§ **INSTRUCTIONS FOR THE TASK**
Only the lines below from the one that contains "issues efficiently and" through the one that contains "Muhurat Trading" should appear in your answer, exact and without pictures.

§ **ENTRIES SHOWN**

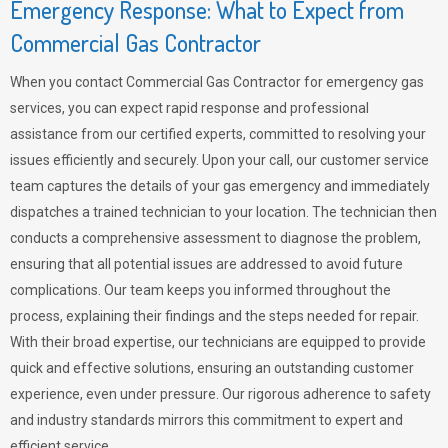
Emergency Response: What to Expect from
Commercial Gas Contractor
When you contact Commercial Gas Contractor for emergency gas
services, you can expect rapid response and professional
assistance from our certified experts, committed to resolving your
issues efficiently and securely. Upon your call, our customer service
team captures the details of your gas emergency and immediately
dispatches a trained technician to your location. The technician then
conducts a comprehensive assessment to diagnose the problem,
ensuring that all potential issues are addressed to avoid future
complications. Our team keeps you informed throughout the
process, explaining their findings and the steps needed for repair.
With their broad expertise, our technicians are equipped to provide
quick and effective solutions, ensuring an outstanding customer
experience, even under pressure. Our rigorous adherence to safety
and industry standards mirrors this commitment to expert and
efficient service.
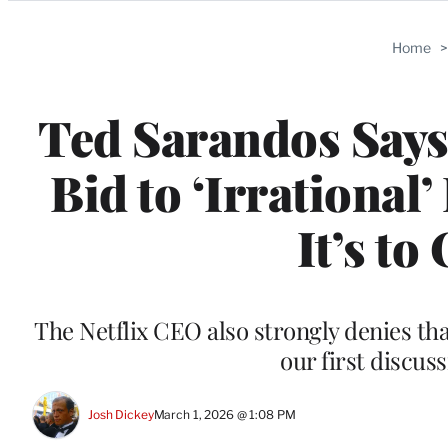
Categories
Home
Ted Sarandos Says 
Bid to ‘Irrationa
It’s t
The Netflix CEO also strongly denies th
our first discus
Josh Dickey
March 1, 2026 @ 1:08 PM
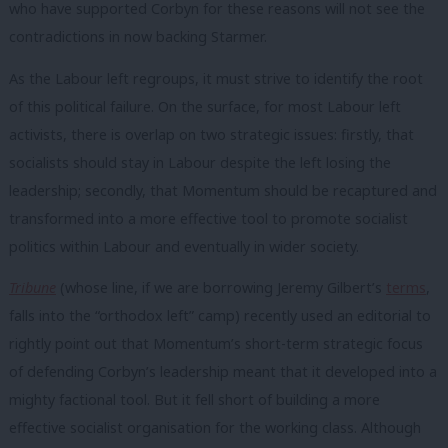
who have supported Corbyn for these reasons will not see the
contradictions in now backing Starmer.
As the Labour left regroups, it must strive to identify the root
of this political failure. On the surface, for most Labour left
activists, there is overlap on two strategic issues: firstly, that
socialists should stay in Labour despite the left losing the
leadership; secondly, that Momentum should be recaptured and
transformed into a more effective tool to promote socialist
politics within Labour and eventually in wider society.
Tribune
(whose line, if we are borrowing Jeremy Gilbert’s
terms
,
falls into the “orthodox left” camp) recently used an editorial to
rightly point out that Momentum’s short-term strategic focus
of defending Corbyn’s leadership meant that it developed into a
mighty factional tool. But it fell short of building a more
effective socialist organisation for the working class. Although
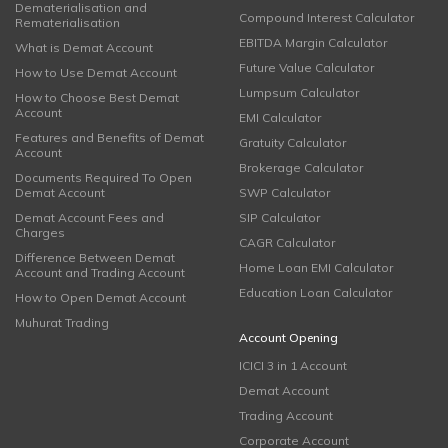
Dematerialisation and
Compound Interest Calculator
Rematerialisation
EBITDA Margin Calculator
What is Demat Account
Future Value Calculator
How to Use Demat Account
Lumpsum Calculator
How to Choose Best Demat
Account
EMI Calculator
Features and Benefits of Demat
Gratuity Calculator
Account
Brokerage Calculator
Documents Required To Open
Demat Account
SWP Calculator
Demat Account Fees and
SIP Calculator
Charges
CAGR Calculator
Difference Between Demat
Home Loan EMI Calculator
Account and Trading Account
Education Loan Calculator
How to Open Demat Account
Muhurat Trading
Account Opening
ICICI 3 in 1 Account
Demat Account
Trading Account
Corporate Account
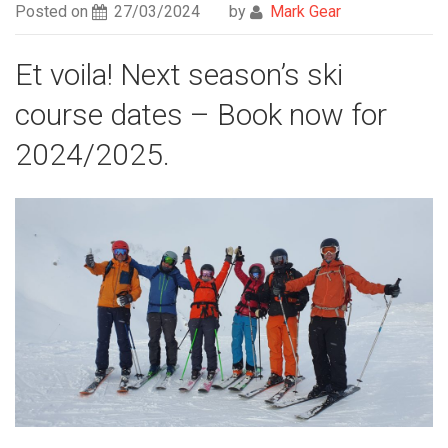
Posted on
27/03/2024
by
Mark Gear
Et voila! Next season’s ski
course dates – Book now for
2024/2025.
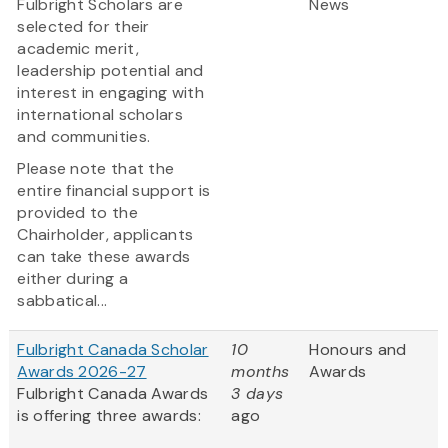
Fulbright Scholars are
News
selected for their
academic merit,
leadership potential and
interest in engaging with
international scholars
and communities.
Please note that the
entire financial support is
provided to the
Chairholder, applicants
can take these awards
either during a
sabbatical...
Fulbright Canada Scholar
10
Honours and
Awards 2026-27
months
Awards
Fulbright Canada Awards
3 days
is offering three awards:
ago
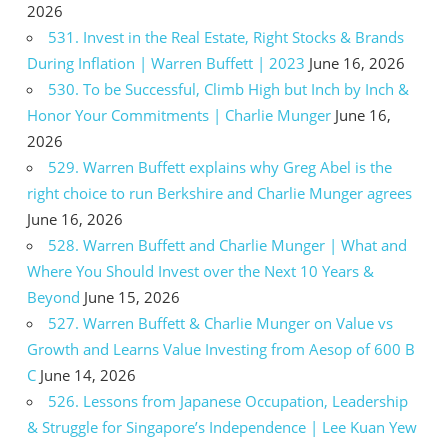
2026
531. Invest in the Real Estate, Right Stocks & Brands
During Inflation | Warren Buffett | 2023
June 16, 2026
530. To be Successful, Climb High but Inch by Inch &
Honor Your Commitments | Charlie Munger
June 16,
2026
529. Warren Buffett explains why Greg Abel is the
right choice to run Berkshire and Charlie Munger agrees
June 16, 2026
528. Warren Buffett and Charlie Munger | What and
Where You Should Invest over the Next 10 Years &
Beyond
June 15, 2026
527. Warren Buffett & Charlie Munger on Value vs
Growth and Learns Value Investing from Aesop of 600 B
C
June 14, 2026
526. Lessons from Japanese Occupation, Leadership
& Struggle for Singapore’s Independence | Lee Kuan Yew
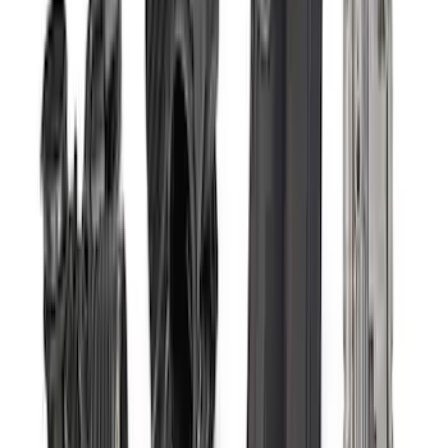
31 results
Electrical
Results
(
31
)
Price
:
$0 - $50
Price
:
$101 - $200
Price
:
$201 - $500
Price
:
$501 - Above
Clear all
Sort
Sort
: Best Sellers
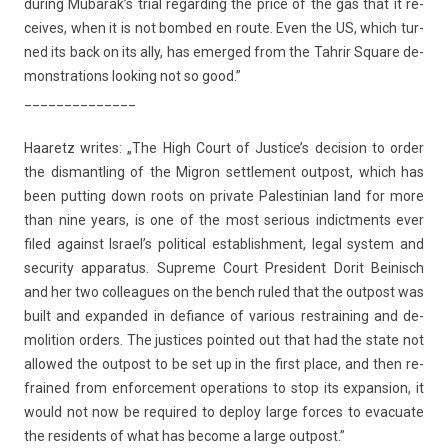
dur­ing Mubarak’s trial re­gard­ing the price of the gas that it re­
ceives, when it is not bom­bed en route. Even the US, which tur­
ned its back on its ally, has em­er­ged from the Tah­rir Square de­
monstra­tions look­ing not so good.”
______________
Haaretz writes: „The High Court of Just­ice’s de­cis­ion to order
the dis­mantl­ing of the Mig­ron settle­ment out­post, which has
been putt­ing down roots on private Pales­tinian land for more
than nine years, is one of the most seri­ous in­dict­ments ever
filed against Is­rael’s polit­ical es­tablish­ment, legal sys­tem and
secur­ity ap­paratus. Sup­reme Court Pre­sident Dorit Be­inisch
and her two col­leagues on the bench ruled that the out­post was
built and ex­pan­ded in de­fian­ce of vari­ous re­strain­ing and de­
moli­tion ord­ers. The just­ices poin­ted out that had the state not
al­lowed the out­post to be set up in the first place, and then re­
frained from en­for­ce­ment op­era­tions to stop its ex­pans­ion, it
would not now be re­quired to de­ploy large for­ces to evacuate
the re­sidents of what has be­come a large out­post.”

§ **TASK OUTPUT**
issues efficiently and securely. Upon your call, our customer service
team captures the details of your gas emergency and immediately
dispatches a trained technician to your location. The technician then
conducts a comprehensive assessment to diagnose the problem,
ensuring that all potential issues are addressed to avoid future
complications. Our team keeps you informed throughout the
process, explaining their findings and the steps needed for repair.
With their broad expertise, our technicians are equipped to provide
quick and effective solutions, ensuring an outstanding customer
experience, even under pressure. Our rigorous adherence to safety
and industry standards mirrors this commitment to expert and
efficient service.
Categories
Home
Ted Sarandos Says 
Bid to ‘Irrationa
It’s t
The Netflix CEO also strongly denies th
our first discus
Josh Dickey
March 1, 2026 @ 1:08 PM
who have supported Corbyn for these reasons will not see the
contradictions in now backing Starmer.
As the Labour left regroups, it must strive to identify the root
of this political failure. On the surface, for most Labour left
activists, there is overlap on two strategic issues: firstly, that
socialists should stay in Labour despite the left losing the
leadership; secondly, that Momentum should be recaptured and
transformed into a more effective tool to promote socialist
politics within Labour and eventually in wider society.
Tribune
(whose line, if we are borrowing Jeremy Gilbert’s
terms
,
falls into the “orthodox left” camp) recently used an editorial to
rightly point out that Momentum’s short-term strategic focus
of defending Corbyn’s leadership meant that it developed into a
mighty factional tool. But it fell short of building a more
effective socialist organisation for the working class. Although
Dematerialisation and
Compound Interest Calculator
Rematerialisation
EBITDA Margin Calculator
What is Demat Account
Future Value Calculator
How to Use Demat Account
Lumpsum Calculator
How to Choose Best Demat
Account
EMI Calculator
Features and Benefits of Demat
Gratuity Calculator
Account
Brokerage Calculator
Documents Required To Open
Demat Account
SWP Calculator
Demat Account Fees and
SIP Calculator
Charges
CAGR Calculator
Difference Between Demat
Home Loan EMI Calculator
Account and Trading Account
Education Loan Calculator
How to Open Demat Account
Muhurat Trading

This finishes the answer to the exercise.